China consigue que una semilla de algodón brote en la Luna por primera vez

Es uno de los experimentos de la sonda Chang'e 4, la primera sonda en alunizar en la cara oculta del satélite en la historia de la exploración espacial

CGTN

Redacción

China consiguió que una semilla de algodón brote en la Luna por primera vez en lo que supone el éxito de uno de los experimentos de la sonda Chang'e 4, la primera en alunizar en la cara oculta del satélite en la historia de la exploración espacial, informa la agencia estatal de noticias Xinhua, según Efe.

Según un equipo de científicos de la Universidad de Chongqing (sureste de China), este hallazgo supone el primer «miniexperimento» de biosfera realizado con éxito en el satélite.
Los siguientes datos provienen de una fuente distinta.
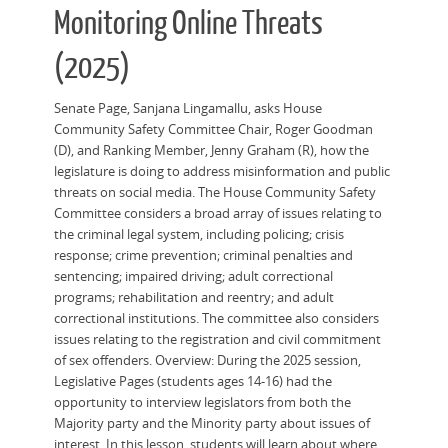
Monitoring Online Threats
(2025)
Senate Page, Sanjana Lingamallu, asks House
Community Safety Committee Chair, Roger Goodman
(D), and Ranking Member, Jenny Graham (R), how the
legislature is doing to address misinformation and public
threats on social media. The House Community Safety
Committee considers a broad array of issues relating to
the criminal legal system, including policing; crisis
response; crime prevention; criminal penalties and
sentencing; impaired driving; adult correctional
programs; rehabilitation and reentry; and adult
correctional institutions. The committee also considers
issues relating to the registration and civil commitment
of sex offenders. Overview: During the 2025 session,
Legislative Pages (students ages 14-16) had the
opportunity to interview legislators from both the
Majority party and the Minority party about issues of
interest. In this lesson, students will learn about where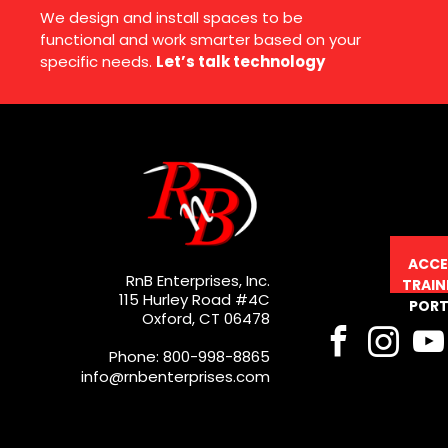
We design and install spaces to be
functional and work smarter based on your
specific needs.
Let’s talk technology
ACCE
RnB Enterprises, Inc.
TRAIN
115 Hurley Road #4C
PORT
Oxford, CT 06478
Phone: 800-998-8865
info@rnbenterprises.com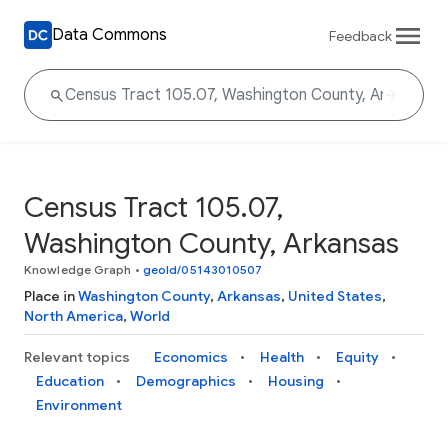
Data Commons
Feedback
Census Tract 105.07,
Washington County, Arkansas
Knowledge Graph
•
geoId/05143010507
Place in
Washington County
,
Arkansas
,
United States
,
North America
,
World
Relevant topics
Economics
Health
Equity
Education
Demographics
Housing
Environment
La sonda Chang'e 4, que el pasado 3 de enero alunizó con éxito en la cara oculta de la Luna por primera vez en la historia, llevó consigo semillas de algodón, colza, patatas y arabidopsis, así como huevos de mosca de la fruta y algunas levaduras, en aras de poder crear una «minibiosfera simple», según Xinhua.
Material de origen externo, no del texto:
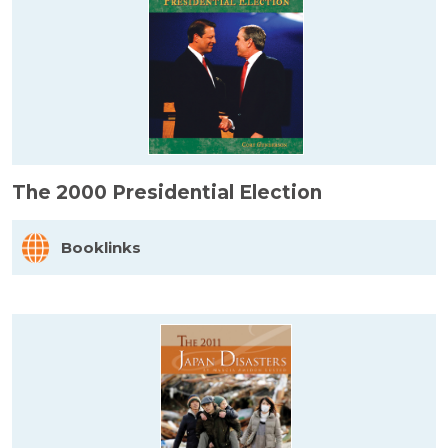
The 2000 Presidential Election
Booklinks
En este sentido, las imágenes enviadas por la Chang'e 4 mostraron hoy un brote de algodón que había crecido con éxito, la única semilla que ha conseguido germinar hasta ahora.

Dicho cultivo, sin embargo, no resulta sencillo: las temperaturas sobre la superficie lunar pueden superar los 100 grados centígrados por el día y bajar a los 100 negativos por la noche, además de recibir una mayor radiación solar y de presentar una menor gravedad que en la Tierra.

Xie Gengxin, un científico encargado del experimento con plantas en la Luna, señaló que su equipo había diseñado un recipiente que mantendría la temperatura entre 1 y 30 grados, permitiendo la entrada de luz natural y el suministro de agua y nutrientes para las plantas, señaló el rotativo hongkonés South China Morning Post.

Según este diario, dicho dispositivo, un cilindro de aluminio de 18 centímetros de alto y 16 de diámetro, pesa 3 kilos y tuvo un coste de más de 10 millones de yuanes (1,47 millones de dólares, 1,29 millones de euros).

En cualquier caso, estas plantas no han sido las primeras en crecer en el espacio: un equipo de la NASA ya desarrolló un sistema de zinnias (un tipo de flor) en la Estación Espacial Internacional en el 2016.

China anunció su intención de continuar ampliando su programa de exploración espacial, con una misión de recogida de muestras en la Luna este año y otra en el 2020 cuyo objetivo será Marte, según el subdirector de la Agencia Nacional Espacial de China (ANEC), Wu Yanhua. 

La Luna, el gran objetivo espacial de este año

Cincuenta años después de que el hombre pisase la Luna por primera vez, el satélite natural de la Tierra vuelve a despertar interés este año entre los países con aspiraciones espaciales. China se convirtió el pasado jueves en el primero en alunizar en la cara oculta e inexplorada del satélite, confirmando así su estatuto de potencia espacial, informa Afp.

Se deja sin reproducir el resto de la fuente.